Incidentally, there are several examples of RWE use in regulatory settings, including label expansion for new indications, fulfilling postapproval commitments, and even initial approval based upon external controls, especially in areas of high unmet medical need (Baumfeld Andre et al. 2019). Some use cases relate to label expansion based on EHRs, or postmarketing reports of claims databases. A recent example is the approval of palbociclib

(Ibrance) for the treatment of male breast cancer, expanding the earlier indication for the treatment of HR+, HER2- advanced/metastatic breast cancer in females (FDA 2019a). The approval was based on post-marketing reports and EHRs as part of the totality of evidence. Real-world data from EHRs showed encouraging signals of response rates with Ibrance, a CDK4/ 6 inhibitor in combination with an aromatase inhibitor or fulvestrant in the male patient population. The data also suggest that the safety of Ibrance in male patients was consistent with the tolerability observed in female patients who received palbociclib.

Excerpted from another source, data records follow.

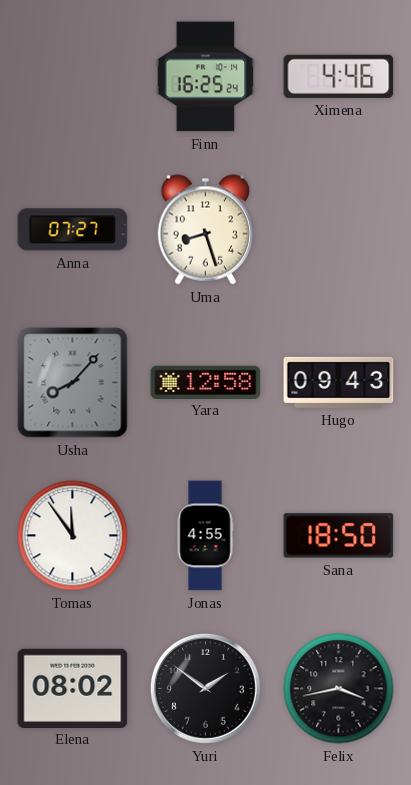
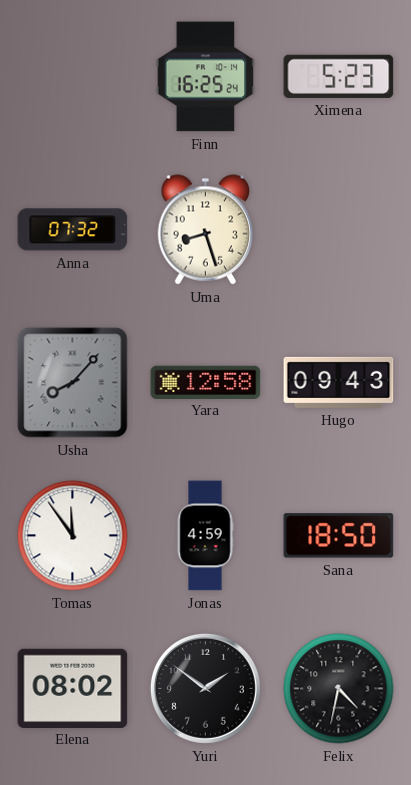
Ximena: 4:46 -> 5:23
Anna: 07:27 -> 07:32
Jonas: 4:55 -> 4:59
Felix: 3:43 -> 4:32
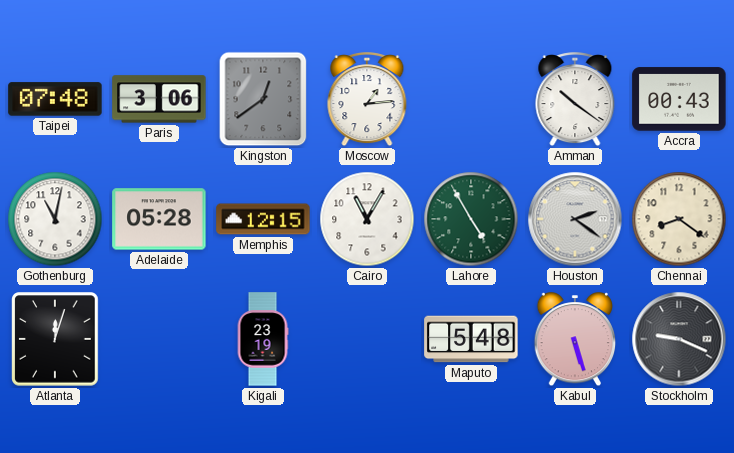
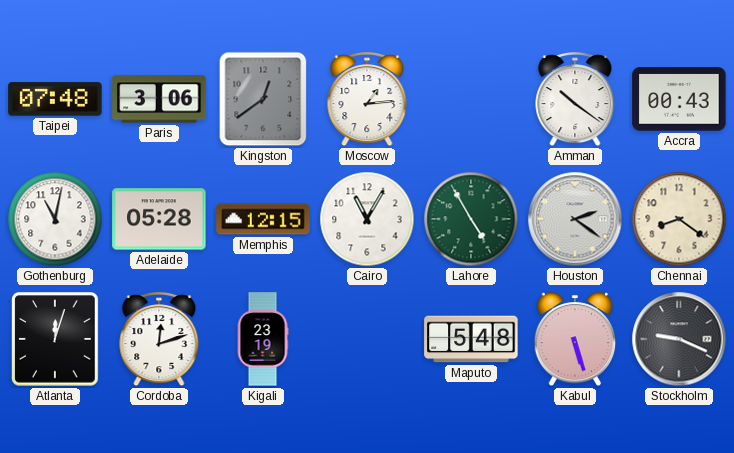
Cordoba: none -> 12:12
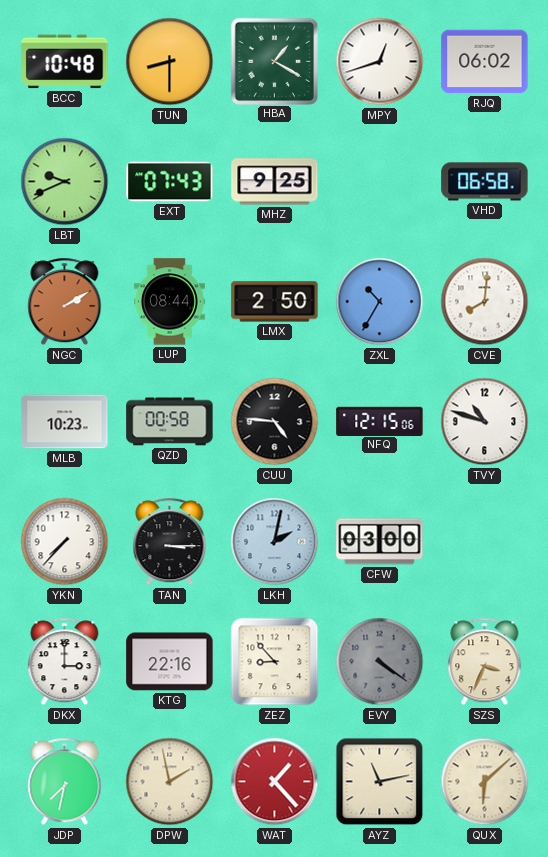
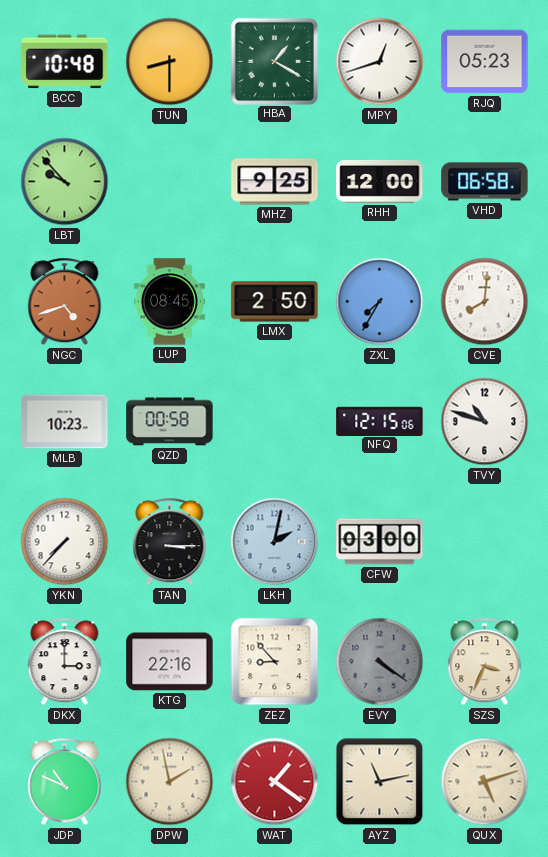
RJQ: 06:02 -> 05:23
LBT: 9:41 -> 9:53
EXT: 07:43 -> none
RHH: none -> 12:00
NGC: 2:10 -> 4:42
LUP: 08:44 -> 08:45
ZXL: 10:35 -> 7:35
CUU: 4:46 -> none
JDP: 7:32 -> 10:49
WAT: 1:23 -> 1:21
QUX: 6:08 -> 5:12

An example of label expansion using a pragmatic study concerns paliperidone palmitate, originally indicated for the treatment of schizophrenia in adults and treatment of schizoaffective disorder in adults as monotherapy and as an adjunct to mood stabilizers or antidepressants (Alphs et al. 2016).

Approvals have also been granted based on historical controls. An example is the accelerated approval of eteplirsen for Duchenne muscular dystrophy. The approval of eteplirsen used data on a historic control arm from a registry database (Mendell et al. 2016). In another case, label expansion was granted for blinatumomab based on the results of a single-arm trial supported by RWE to include indication for patients with minimal residual disease in which cancer cells are present at a low level that cannot be detected microscopically (Gokbuget et al. 2018).

Concluding Remarks

In this chapter, we considered some of the issues associated with the use of RWE in regulatory settings, and highlighted steps that need to be taken to maximize the evidentiary value of such data in drug development. Although the traditional RCT paradigm is the default approach for regulatory decision-making, there are considerable opportunities for RWE in label expansion and even initial approvals. With the growing cost of conducting RCTs, and the infeasibility of generating the requisite evidence for rare diseases, observational studies and RWD have garnered increased attention to support regulatory decision-making.

Historically, RWE from observational studies has been routinely accepted for satisfying postapproval safety commitments. With the development of guidelines and best practices, and gradual evolution of regulatory opinions, examples now abound illustrating regulatory decision-making based on RWE. Hybrid designs that incorporate randomization and minimal protocol requirements can be used to generate regulatory-grade evidence, especially in areas of unmet medical needs. In other cases, external controls involving RWD can be used to buttress single-arm trials.

Despite the various examples of approvals using RWE, the regulatory landscape pertaining to such data is by and large an evolving process. The onus is first on the sponsor to assess the appropriateness of the use of RWD from an observational database for the sponsors specific research purpose and that the results will have scientific rigor. There are myriad medical, statistical, regulatory issues to consider, as well as the nature of the observational database itself. An observational study should never be conducted simply because it may be more expedient than a clinical trial. Therefore, it is essential for sponsors to engage regulatory authorities early and obtain alignment of expectations. To facilitate the discussion with regulators and maximize the possibility of positive outcome, sponsors should apply best practices for study design, methodological rigor, and data quality. Special attention should also be paid to regulatory requirements for record retention, auditing, patient privacy, clinical endpoint validity, and reporting of study results. Sponsors should also put in place standard operating procedures to ensure transparency, including prespecification of protocols and analysis methods, data-quality assurance, and registration of studies and study results.